Curry is one of my favourite quick and easy meals. In less than 30 minutes, I can make a delicious and healthy meal with pretty much whatever happens to be in my kitchen cupboard. I particularly like serving curry with fermented vegetable pickles for a tangy addition to a warm and flavourful meal.
Create your own curry recipe
This is a great basic recipe that can be adjusted for whatever you happen to have in your fridge:
- Feel free to replace the sweet potato with carrots, cauliflower or white potatoes.

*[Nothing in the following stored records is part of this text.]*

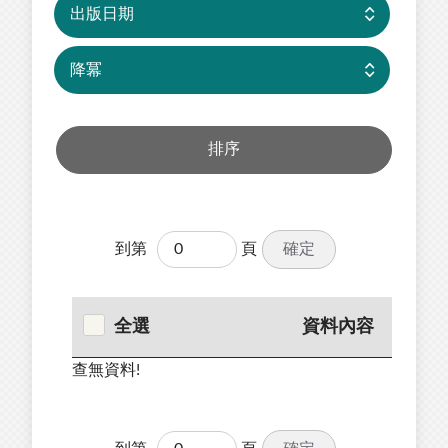
確定
到第
頁
全選
資料內容
查無資料!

Throw in a handful of spinach.
- Use whatever beans or lentils you happen to have on hand.
- Replace the coconut milk with plain yogurt.

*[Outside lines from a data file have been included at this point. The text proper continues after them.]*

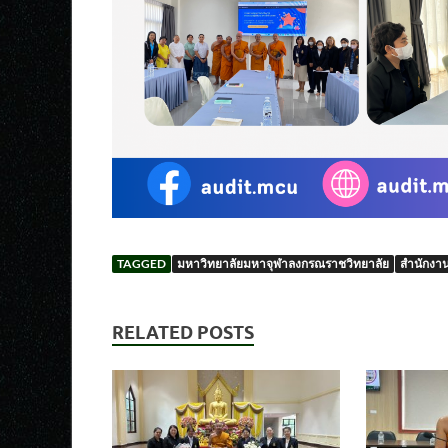
TAGGED
มหาวิทยาลัยมหาจุฬาลงกรณราชวิทยาลัย
สำนักงา
RELATED POSTS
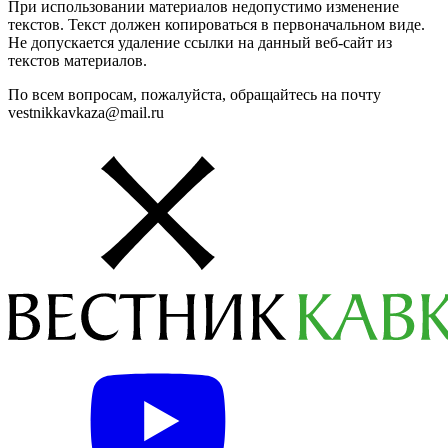
При использовании материалов недопустимо изменение
текстов. Текст должен копироваться в первоначальном виде.
Не допускается удаление ссылки на данный веб-сайт из
текстов материалов.
По всем вопросам, пожалуйста, обращайтесь на почту
vestnikkavkaza@mail.ru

- And throw in a tin of tomatoes if you want.
- Even the addition of fermented vegetable pickles is optional. Use pickled lemons or apple chutney instead.
- 2 tbsp oil
- 1 medium onion, chopped
- 4 cloves of garlic, minced
- 1 tbsp of fresh grated ginger
- ½ tsp ground cinnamon
- 1 tsp ground turmeric
- ¼ tsp cayenne pepper (optional)
- 2 cup of cooked beans (chickpeas or mung beans)
- 2 medium sweet potato diced into cubes
- 2 cup vegetable stock
- A can of coconut milk
- 2 tbsp lime juice
- salt and pepper to taste (about 1½ tsp salt)
- To garnish
- ½ cup of fermented vegetable pickles (see notes)
- Cilantro leaves
- Saute the onions in the oil until softened. Add in all the rest of the spices, and cook for about 1 minute, until the spices are fragrant.

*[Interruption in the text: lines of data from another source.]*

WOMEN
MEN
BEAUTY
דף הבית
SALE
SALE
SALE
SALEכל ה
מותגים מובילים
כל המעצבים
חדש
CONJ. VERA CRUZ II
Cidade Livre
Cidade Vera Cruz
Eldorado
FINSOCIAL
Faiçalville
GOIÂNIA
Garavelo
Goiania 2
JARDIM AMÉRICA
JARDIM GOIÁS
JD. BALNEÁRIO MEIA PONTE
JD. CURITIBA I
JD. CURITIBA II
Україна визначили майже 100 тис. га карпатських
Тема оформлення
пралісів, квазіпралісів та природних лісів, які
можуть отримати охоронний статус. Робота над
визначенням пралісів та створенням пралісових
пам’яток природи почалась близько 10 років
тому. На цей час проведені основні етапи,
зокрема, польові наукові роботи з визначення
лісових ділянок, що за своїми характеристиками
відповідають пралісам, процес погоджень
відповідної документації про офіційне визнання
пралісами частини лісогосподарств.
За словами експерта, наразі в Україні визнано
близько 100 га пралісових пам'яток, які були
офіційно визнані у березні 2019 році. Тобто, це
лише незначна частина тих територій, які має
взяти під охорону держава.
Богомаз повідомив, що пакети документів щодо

- Add in the beans and sweet potato. Stir to coat in the spices, then pour in the vegetable stock.
- Cover and bring to a boil. Simmer until the sweet potato is cooked (about 15 minutes).
- Stir in the coconut milk and lime juice. Add in salt and pepper to taste.
- Garnish with a scoop of pickled vegetables and cilantro.
-For the fermented vegetable pickles use either: piccalilli, dosa filling, or sauerkraut.